FIG. 1 is a graph of nitrogen increase rates at different temperatures;

FIGS. 2(A) and 2(B) are specification

A deformed steel bar structure picture of 100 times;

FIGS. 3(A) and 3(B) are specification

And (5) a 100-fold structural picture of deformed steel bar.

Detailed Description

The invention is described in detail below with reference to the figures and the embodiments.

One, the component requirement

In order to enable the yield strength of the HRB600 hot rolled ribbed steel bar obtained by production to reach 630-680 MPa, the tensile strength to reach 760-890 MPa, the elongation A after fracture to be more than or equal to 15%, the maximum elongation Agt to be more than or equal to 10%, and various performance indexes to fully meet the requirements of GB/T1499.2-2018, the main measures adopted are precipitation strengthening and fine grain strengthening of Cr and V microalloy elements, in order to ensure the precipitation amount of precipitates, the content of the V microalloy is adjusted to be about 0.140%, the content of nitrogen in steel is required to be within the range of 120-180 ppm, and the chemical components and the weight percentage content of each component of the HRB600 hot rolled ribbed steel bar are specifically required to be shown in a table 1.

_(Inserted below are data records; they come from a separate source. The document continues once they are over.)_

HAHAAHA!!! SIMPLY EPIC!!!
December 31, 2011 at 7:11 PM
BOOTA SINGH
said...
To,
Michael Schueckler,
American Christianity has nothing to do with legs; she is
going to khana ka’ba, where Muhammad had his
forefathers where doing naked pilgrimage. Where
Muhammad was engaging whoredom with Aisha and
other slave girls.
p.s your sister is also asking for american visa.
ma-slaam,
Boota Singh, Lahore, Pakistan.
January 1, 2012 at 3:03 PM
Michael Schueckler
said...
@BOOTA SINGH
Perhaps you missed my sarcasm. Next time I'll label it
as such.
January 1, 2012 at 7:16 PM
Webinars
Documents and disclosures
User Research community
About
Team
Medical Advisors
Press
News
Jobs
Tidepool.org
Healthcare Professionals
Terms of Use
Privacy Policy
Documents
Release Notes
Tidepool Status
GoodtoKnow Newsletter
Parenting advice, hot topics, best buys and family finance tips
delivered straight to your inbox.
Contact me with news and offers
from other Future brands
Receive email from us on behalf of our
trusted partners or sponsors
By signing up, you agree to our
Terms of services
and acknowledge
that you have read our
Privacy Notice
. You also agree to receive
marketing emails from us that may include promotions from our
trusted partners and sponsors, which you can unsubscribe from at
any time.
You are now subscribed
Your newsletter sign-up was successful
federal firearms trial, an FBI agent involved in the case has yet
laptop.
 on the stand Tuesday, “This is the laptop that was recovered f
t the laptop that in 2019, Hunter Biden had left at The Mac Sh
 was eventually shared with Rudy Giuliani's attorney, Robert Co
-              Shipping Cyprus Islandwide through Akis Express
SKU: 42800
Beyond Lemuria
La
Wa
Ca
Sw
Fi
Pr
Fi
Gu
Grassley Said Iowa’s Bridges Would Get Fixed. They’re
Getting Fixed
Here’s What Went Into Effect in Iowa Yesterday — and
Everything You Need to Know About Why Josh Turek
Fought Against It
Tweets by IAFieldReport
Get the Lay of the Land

TABLE 1 HRB600 Hot rolled ribbed bar chemical composition and weight percent of each component

Second, the production method

The method for producing the HRB600 hot-rolled ribbed steel bar specifically comprises the following steps: converter smelting, LF refining, continuous casting, heating, rolling, cold bed air cooling and shearing.

Step 1: smelting in a converter

A65 t converter was used for smelting.

The method comprises the steps of proportioning 75-85% of molten iron and 15-25% of scrap steel, wherein the content of Si in the molten iron is 0.20-0.80%, the content of P is less than or equal to 0.200%, the weight percentage content of end-point components is controlled to be more than or equal to 0.08%, the content of P is less than or equal to 0.030%, and the end-point temperature is 1620-1650 ℃. When steel flows, silicon-calcium-aluminum powder and silicon-aluminum-barium balls are added for diffusion deoxidation, when steel is discharged at 1/3, Al ingots and compound deoxidizers are added for molten steel deoxidation, and when steel is discharged at 2/3, ferrosilicon, ferromanganese, silicomanganese alloy, ferrochrome and silicon-nitrogen alloy are added for silicon, manganese and chromium alloying.

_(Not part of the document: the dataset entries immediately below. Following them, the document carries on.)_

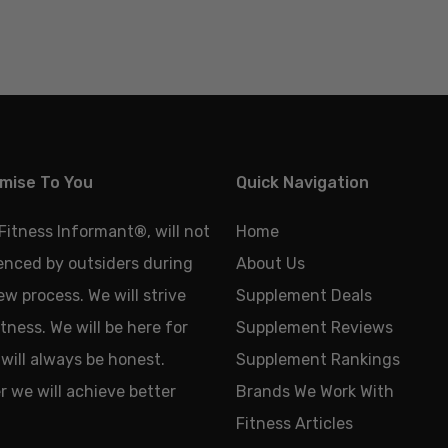
mise To You
Quick Navigation
 Fitness Informant
®
, will not
Home
uenced by outsiders during
About Us
ew process. We will strive
Supplement Deals
tness. We will be here for
Supplement Reviews
will always be honest.
Supplement Rankings
 we will achieve better
Brands We Work With
Fitness Articles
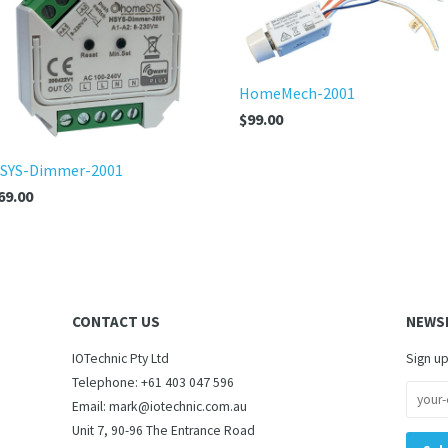
HomeMech-2001
$99.00
SYS-Dimmer-2001
69.00
CONTACT US
NEWS
IOTechnic Pty Ltd
Sign up
Telephone: +61 403 047 596
Email: mark@iotechnic.com.au
Unit 7, 90-96 The Entrance Road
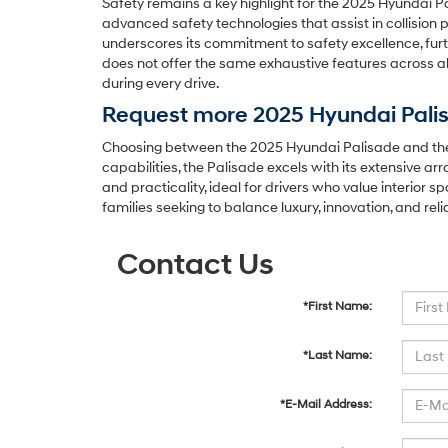
Safety remains a key highlight for the 2025 Hyundai P
advanced safety technologies that assist in collision 
underscores its commitment to safety excellence, furth
does not offer the same exhaustive features across a
during every drive.
Request more 2025 Hyundai Palis
Choosing between the 2025 Hyundai Palisade and the 
capabilities, the Palisade excels with its extensive 
and practicality, ideal for drivers who value interior
families seeking to balance luxury, innovation, and reli
Contact Us
*First Name:
*Last Name:
*E-Mail Address:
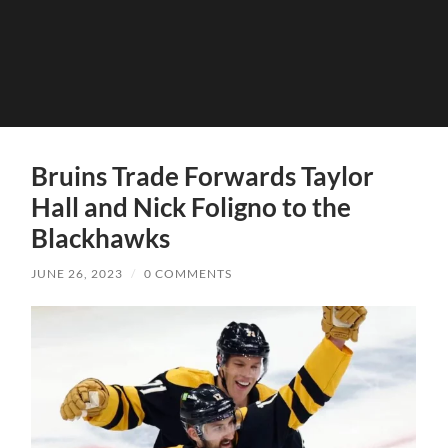
Bruins Trade Forwards Taylor
Hall and Nick Foligno to the
Blackhawks
JUNE 26, 2023
/
0 COMMENTS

The ingredients are shown in Table 2.

TABLE 2 ingredients

Steel grade	Molten iron%	Si in molten iron%	P in the molten iron%	Steel scrap%
					HRB600-1	83.9	0.45	0.166	16.1
HRB600-2	82.9	0.58	0.178	17.1
					HRB600-3	83.3	0.65	0.198	16.7
HRB600-4	83.8	0.41	0.179	16.2
					HRB600-5	83.3	0.59	0.133	16.7
HRB600-6	81.6	0.56	0.131	18.4
					HRB600-7	84.9	0.32	0.163	15.1
HRB600-8	81.9	0.52	0.138	18.1
					HRB600-9	79.7	0.36	0.134	20.3
HRB600-10	81.1	0.42	0.142	18.9

The end point composition and end point temperature are shown in Table 3.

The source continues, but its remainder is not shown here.